DEVELOPMENT OF RELIABLE DETECTION METHODS FOR PHYTOPLASMAS FROM CITRUS AND INSECT VECTORS FOR USE IN CALIFORNIA NURSERIES
National Clonal Germplasm Repository for Citrus & Dates
2010 Annual Report
1a.Objectives (from AD-416)
1) To conduct molecular characterization and determine the classification groups for Phytoplasma from California and in the exotic disease collection in Beltsville, MD.
2) To develop real time PCR assays for detection of all Phytoplasmas reported in citrus; optimize the assays so they may be performed as multiplex assays with assays for huanglongbing (HLB) and stubborn.

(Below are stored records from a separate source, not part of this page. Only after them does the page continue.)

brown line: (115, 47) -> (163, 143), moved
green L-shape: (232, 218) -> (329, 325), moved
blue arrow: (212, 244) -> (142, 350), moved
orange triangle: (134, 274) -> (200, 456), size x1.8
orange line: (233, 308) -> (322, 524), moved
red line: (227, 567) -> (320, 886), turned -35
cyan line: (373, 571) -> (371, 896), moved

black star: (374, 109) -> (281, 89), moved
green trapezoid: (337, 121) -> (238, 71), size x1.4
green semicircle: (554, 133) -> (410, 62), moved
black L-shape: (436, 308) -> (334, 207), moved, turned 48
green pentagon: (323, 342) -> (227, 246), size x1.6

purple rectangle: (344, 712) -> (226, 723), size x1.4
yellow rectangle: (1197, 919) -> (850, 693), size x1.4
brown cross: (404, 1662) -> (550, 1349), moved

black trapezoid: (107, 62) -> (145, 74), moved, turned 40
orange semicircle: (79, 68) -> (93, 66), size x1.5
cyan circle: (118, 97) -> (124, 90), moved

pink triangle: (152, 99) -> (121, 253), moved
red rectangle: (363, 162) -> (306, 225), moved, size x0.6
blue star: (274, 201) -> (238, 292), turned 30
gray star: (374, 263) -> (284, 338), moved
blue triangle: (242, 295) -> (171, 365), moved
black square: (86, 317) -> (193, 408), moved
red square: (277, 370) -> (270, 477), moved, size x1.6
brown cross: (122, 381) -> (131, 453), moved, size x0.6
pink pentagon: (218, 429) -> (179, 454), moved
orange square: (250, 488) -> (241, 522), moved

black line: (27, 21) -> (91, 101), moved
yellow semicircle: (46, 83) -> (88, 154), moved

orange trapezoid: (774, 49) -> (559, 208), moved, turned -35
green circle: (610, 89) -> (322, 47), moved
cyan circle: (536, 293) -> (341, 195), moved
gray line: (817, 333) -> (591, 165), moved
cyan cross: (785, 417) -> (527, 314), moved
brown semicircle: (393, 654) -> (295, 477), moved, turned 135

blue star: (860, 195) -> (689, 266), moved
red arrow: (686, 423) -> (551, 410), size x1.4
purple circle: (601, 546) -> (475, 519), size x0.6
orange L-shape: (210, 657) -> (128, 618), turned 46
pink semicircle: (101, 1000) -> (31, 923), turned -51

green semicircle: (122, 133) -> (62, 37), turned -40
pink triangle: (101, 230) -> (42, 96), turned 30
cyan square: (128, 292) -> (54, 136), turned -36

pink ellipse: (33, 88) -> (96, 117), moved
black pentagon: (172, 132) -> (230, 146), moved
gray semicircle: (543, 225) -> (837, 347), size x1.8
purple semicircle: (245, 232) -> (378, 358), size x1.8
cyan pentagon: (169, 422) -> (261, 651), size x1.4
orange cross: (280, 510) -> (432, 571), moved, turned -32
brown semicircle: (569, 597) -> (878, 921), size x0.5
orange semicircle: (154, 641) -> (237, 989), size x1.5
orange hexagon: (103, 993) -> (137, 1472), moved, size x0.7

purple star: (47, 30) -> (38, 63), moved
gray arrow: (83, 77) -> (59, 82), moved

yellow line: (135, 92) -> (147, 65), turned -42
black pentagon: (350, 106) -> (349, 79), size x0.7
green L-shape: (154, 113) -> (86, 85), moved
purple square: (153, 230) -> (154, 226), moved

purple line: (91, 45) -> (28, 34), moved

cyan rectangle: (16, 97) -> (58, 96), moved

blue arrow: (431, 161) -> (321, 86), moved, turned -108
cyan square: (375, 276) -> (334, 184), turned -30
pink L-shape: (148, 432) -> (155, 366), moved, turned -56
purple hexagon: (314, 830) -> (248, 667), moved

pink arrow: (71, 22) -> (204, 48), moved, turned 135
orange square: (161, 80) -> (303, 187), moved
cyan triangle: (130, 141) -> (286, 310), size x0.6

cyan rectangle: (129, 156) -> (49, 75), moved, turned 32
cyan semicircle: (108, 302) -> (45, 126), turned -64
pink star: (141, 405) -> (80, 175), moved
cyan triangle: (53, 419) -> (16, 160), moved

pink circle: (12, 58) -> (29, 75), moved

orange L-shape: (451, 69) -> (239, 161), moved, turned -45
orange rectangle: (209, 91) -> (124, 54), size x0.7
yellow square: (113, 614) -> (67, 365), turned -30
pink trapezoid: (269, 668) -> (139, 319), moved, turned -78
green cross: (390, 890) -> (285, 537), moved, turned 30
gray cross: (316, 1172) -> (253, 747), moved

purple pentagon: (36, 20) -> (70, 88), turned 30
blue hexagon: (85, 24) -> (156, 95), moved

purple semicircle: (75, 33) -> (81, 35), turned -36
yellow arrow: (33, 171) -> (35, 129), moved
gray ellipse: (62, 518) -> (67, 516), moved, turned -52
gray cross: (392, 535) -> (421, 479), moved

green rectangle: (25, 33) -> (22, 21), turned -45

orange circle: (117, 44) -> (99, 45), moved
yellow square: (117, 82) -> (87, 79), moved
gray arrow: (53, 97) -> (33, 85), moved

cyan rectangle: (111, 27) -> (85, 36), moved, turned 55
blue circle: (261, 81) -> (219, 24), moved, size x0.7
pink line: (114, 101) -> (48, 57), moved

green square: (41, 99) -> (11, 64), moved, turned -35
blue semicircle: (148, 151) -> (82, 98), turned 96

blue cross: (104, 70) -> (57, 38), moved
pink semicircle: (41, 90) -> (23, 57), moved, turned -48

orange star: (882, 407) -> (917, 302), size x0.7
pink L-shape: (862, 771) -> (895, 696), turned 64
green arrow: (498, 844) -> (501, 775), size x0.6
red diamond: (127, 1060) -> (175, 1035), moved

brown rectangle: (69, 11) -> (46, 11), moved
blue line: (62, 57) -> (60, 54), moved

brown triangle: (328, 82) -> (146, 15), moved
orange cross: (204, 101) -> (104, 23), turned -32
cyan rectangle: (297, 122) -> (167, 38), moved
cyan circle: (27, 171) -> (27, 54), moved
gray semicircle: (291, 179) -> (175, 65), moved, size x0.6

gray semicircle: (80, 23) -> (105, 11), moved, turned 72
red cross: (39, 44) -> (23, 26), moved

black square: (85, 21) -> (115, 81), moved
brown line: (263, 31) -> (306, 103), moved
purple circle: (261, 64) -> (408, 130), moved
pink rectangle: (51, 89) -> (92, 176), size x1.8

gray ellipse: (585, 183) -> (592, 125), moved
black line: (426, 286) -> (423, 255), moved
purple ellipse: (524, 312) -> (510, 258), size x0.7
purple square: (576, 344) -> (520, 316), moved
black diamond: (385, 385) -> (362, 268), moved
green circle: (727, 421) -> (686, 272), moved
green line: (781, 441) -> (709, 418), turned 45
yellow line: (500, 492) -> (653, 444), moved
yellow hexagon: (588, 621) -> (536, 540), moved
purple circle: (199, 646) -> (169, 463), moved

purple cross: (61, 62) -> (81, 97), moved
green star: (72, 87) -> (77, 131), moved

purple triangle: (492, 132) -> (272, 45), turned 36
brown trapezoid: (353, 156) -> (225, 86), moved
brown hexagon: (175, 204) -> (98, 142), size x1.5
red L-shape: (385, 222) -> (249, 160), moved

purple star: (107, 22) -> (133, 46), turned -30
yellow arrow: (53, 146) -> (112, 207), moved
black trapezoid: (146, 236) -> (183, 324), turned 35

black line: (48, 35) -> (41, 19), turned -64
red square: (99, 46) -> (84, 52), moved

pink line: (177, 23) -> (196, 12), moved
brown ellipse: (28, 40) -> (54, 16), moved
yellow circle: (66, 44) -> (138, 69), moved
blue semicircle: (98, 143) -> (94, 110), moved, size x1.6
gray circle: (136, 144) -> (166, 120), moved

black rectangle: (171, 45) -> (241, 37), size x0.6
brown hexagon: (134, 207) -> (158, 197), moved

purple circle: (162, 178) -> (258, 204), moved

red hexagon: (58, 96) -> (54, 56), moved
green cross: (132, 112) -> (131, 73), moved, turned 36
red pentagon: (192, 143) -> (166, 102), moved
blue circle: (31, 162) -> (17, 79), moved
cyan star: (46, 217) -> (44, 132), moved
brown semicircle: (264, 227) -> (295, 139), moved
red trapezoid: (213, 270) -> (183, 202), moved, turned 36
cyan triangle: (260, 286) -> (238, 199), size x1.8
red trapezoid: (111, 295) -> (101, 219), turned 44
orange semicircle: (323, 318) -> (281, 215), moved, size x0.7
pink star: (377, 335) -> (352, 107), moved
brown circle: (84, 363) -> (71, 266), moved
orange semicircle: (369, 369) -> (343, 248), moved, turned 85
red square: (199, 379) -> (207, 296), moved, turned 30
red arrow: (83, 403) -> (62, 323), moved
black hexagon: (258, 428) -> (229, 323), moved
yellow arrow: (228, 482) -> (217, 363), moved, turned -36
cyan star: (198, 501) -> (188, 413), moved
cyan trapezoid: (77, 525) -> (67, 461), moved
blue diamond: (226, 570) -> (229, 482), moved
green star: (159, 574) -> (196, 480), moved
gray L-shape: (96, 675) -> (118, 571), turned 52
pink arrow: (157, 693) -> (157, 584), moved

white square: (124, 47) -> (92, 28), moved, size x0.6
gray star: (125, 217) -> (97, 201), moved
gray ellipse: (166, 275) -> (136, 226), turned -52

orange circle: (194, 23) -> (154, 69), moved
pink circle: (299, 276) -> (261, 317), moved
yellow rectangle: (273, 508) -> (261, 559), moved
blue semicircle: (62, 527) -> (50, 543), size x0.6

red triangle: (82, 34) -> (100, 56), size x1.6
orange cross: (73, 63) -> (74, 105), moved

3) Conduct limited surveys in Riverside, San Diego, and Lindcove areas to determine incidence of Phytoplasma in citrus, assays for HLB and stubborn would be performed concurrently.
1b.Approach (from AD-416)
Using DNA extracted from established in planta cultures, the 16S rRNA region would be PCR amplified, cloned and sequenced. The sequences would be examined phylogenetically and the isolates of Phytoplasmas classified according to IRPCM guidelines. The sequence information would be utilized to develop Taqman-based real time PCR assays. The real time PCR assays would be optimized, and developed so that they may be performed in multiplex with real time PCR assays for citrus stubborn and huanglongbing. Limited surveys would be conducted in the areas of Riverside (which houses the genetic resources of the University of California, Riverside and the Repository), San Diego where the Asian citrus psyllid has recently been found, and in Lindcove area where the CCPP foundation block is maintained. Documents Reimbursable with CAL Citrus Nursery Advisory Board. Log 37468.
The purpose of this research is to conduct a molecular characterization and determine the classification groups for the Phytoplasma found in citrus. DNA extractions have been made from a number of apparent Phytoplasma diseases of citrus and citrus relatives from California and Florida. The 16S rRNA regions have been amplified by conventional PCR, and the products cloned and sequenced. Using this information, primers have been designed to enable detection of prokaryotes which may be present using both nested PCR assays and conventional PCR assays (not nested) and the sequence information is being used to develop real time PCR assays.